What needs to be done.
All entries below must be retyped exactly, though pictures are to be skipped.

——

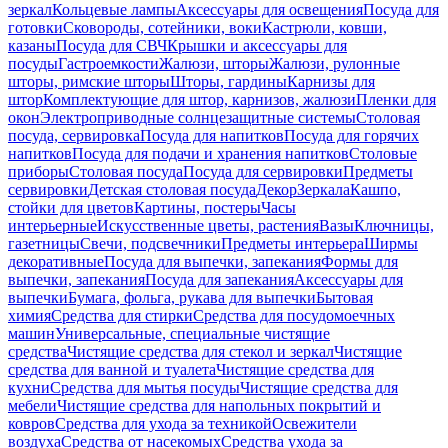
зеркал
Кольцевые лампы
Аксессуары для освещения
Посуда для
готовки
Сковороды, сотейники, воки
Кастрюли, ковши,
казаны
Посуда для СВЧ
Крышки и аксессуары для
посуды
Гастроемкости
Жалюзи, шторы
Жалюзи, рулонные
шторы, римские шторы
Шторы, гардины
Карнизы для
штор
Комплектующие для штор, карнизов, жалюзи
Пленки для
окон
Электроприводные солнцезащитные системы
Столовая
посуда, сервировка
Посуда для напитков
Посуда для горячих
напитков
Посуда для подачи и хранения напитков
Столовые
приборы
Столовая посуда
Посуда для сервировки
Предметы
сервировки
Детская столовая посуда
Декор
Зеркала
Кашпо,
стойки для цветов
Картины, постеры
Часы
интерьерные
Искусственные цветы, растения
Вазы
Ключницы,
газетницы
Свечи, подсвечники
Предметы интерьера
Ширмы
декоративные
Посуда для выпечки, запекания
Формы для
выпечки, запекания
Посуда для запекания
Аксессуары для
выпечки
Бумага, фольга, рукава для выпечки
Бытовая
химия
Средства для стирки
Средства для посудомоечных
машин
Универсальные, специальные чистящие
средства
Чистящие средства для стекол и зеркал
Чистящие
средства для ванной и туалета
Чистящие средства для
кухни
Средства для мытья посуды
Чистящие средства для
мебели
Чистящие средства для напольных покрытий и
ковров
Средства для ухода за техникой
Освежители
воздуха
Средства от насекомых
Средства ухода за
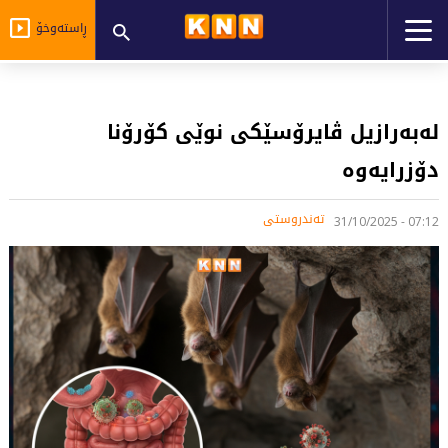
ڕاستەوخۆ
له‌به‌رازیل ڤایرۆسێكی نوێی كۆرۆنا
دۆزرایه‌وه‌
تەندروستی
07:12 - 31/10/2025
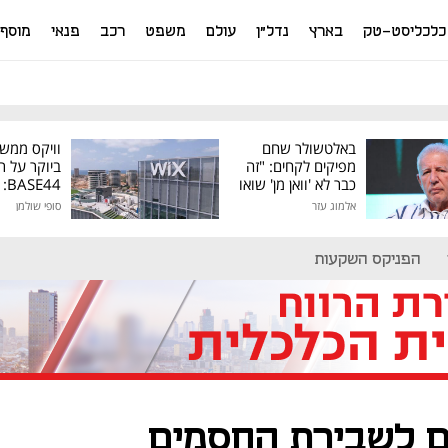
כלכליסט-טק
בארץ
נדל"ן
עולם
משפט
רכב
פנאי
מוסף
באלטשולר שחם
וויקס ממש
מפיקים לקחים: "זה
ביוקר על ר
כבר לא 'וואן מן' שואו
44
של גילעד"
אלמוג עזר
סופי שולמן
מיליון דולר
הפניקס השקעות
ם לשבירת החסמים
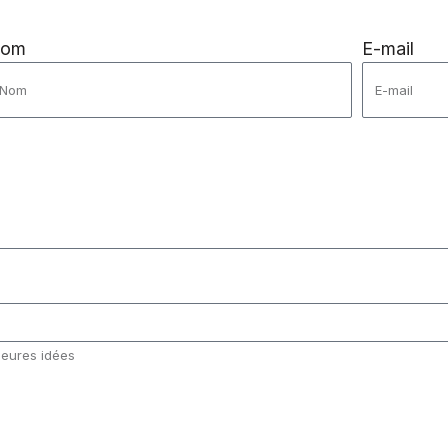
om
E-mail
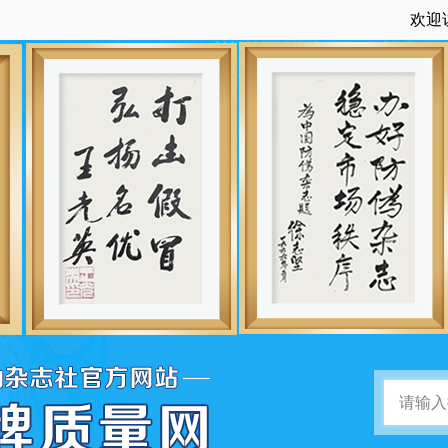
欢迎访问：中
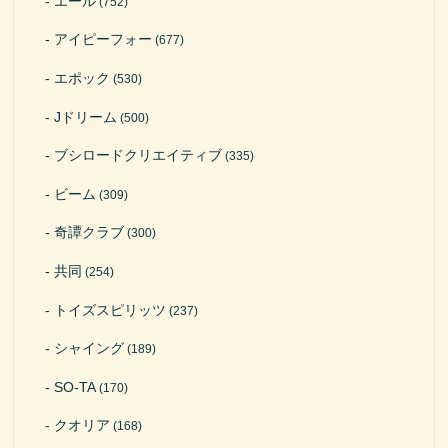
エール
(752)
アイピーフォー
(677)
エポック
(530)
Jドリーム
(500)
ブシロードクリエイティブ
(335)
ビーム
(309)
奇譚クラブ
(300)
共同
(254)
トイズスピリッツ
(237)
シャイング
(189)
SO-TA
(170)
クオリア
(168)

——

Result of the exercise.
зеркал
Кольцевые лампы
Аксессуары для освещения
Посуда для
готовки
Сковороды, сотейники, воки
Кастрюли, ковши,
казаны
Посуда для СВЧ
Крышки и аксессуары для
посуды
Гастроемкости
Жалюзи, шторы
Жалюзи, рулонные
шторы, римские шторы
Шторы, гардины
Карнизы для
штор
Комплектующие для штор, карнизов, жалюзи
Пленки для
окон
Электроприводные солнцезащитные системы
Столовая
посуда, сервировка
Посуда для напитков
Посуда для горячих
напитков
Посуда для подачи и хранения напитков
Столовые
приборы
Столовая посуда
Посуда для сервировки
Предметы
сервировки
Детская столовая посуда
Декор
Зеркала
Кашпо,
стойки для цветов
Картины, постеры
Часы
интерьерные
Искусственные цветы, растения
Вазы
Ключницы,
газетницы
Свечи, подсвечники
Предметы интерьера
Ширмы
декоративные
Посуда для выпечки, запекания
Формы для
выпечки, запекания
Посуда для запекания
Аксессуары для
выпечки
Бумага, фольга, рукава для выпечки
Бытовая
химия
Средства для стирки
Средства для посудомоечных
машин
Универсальные, специальные чистящие
средства
Чистящие средства для стекол и зеркал
Чистящие
средства для ванной и туалета
Чистящие средства для
кухни
Средства для мытья посуды
Чистящие средства для
мебели
Чистящие средства для напольных покрытий и
ковров
Средства для ухода за техникой
Освежители
воздуха
Средства от насекомых
Средства ухода за
ڕاستەوخۆ
له‌به‌رازیل ڤایرۆسێكی نوێی كۆرۆنا
دۆزرایه‌وه‌
تەندروستی
07:12 - 31/10/2025
כלכליסט-טק
בארץ
נדל"ן
עולם
משפט
רכב
פנאי
מוסף
באלטשולר שחם
וויקס ממש
מפיקים לקחים: "זה
ביוקר על ר
כבר לא 'וואן מן' שואו
44
של גילעד"
אלמוג עזר
סופי שולמן
מיליון דולר
הפניקס השקעות
ם לשבירת החסמים
om
E-mail
欢迎访问：中
エール
(752)
アイピーフォー
(677)
エポック
(530)
Jドリーム
(500)
ブシロードクリエイティブ
(335)
ビーム
(309)
奇譚クラブ
(300)
共同
(254)
トイズスピリッツ
(237)
シャイング
(189)
SO-TA
(170)
クオリア
(168)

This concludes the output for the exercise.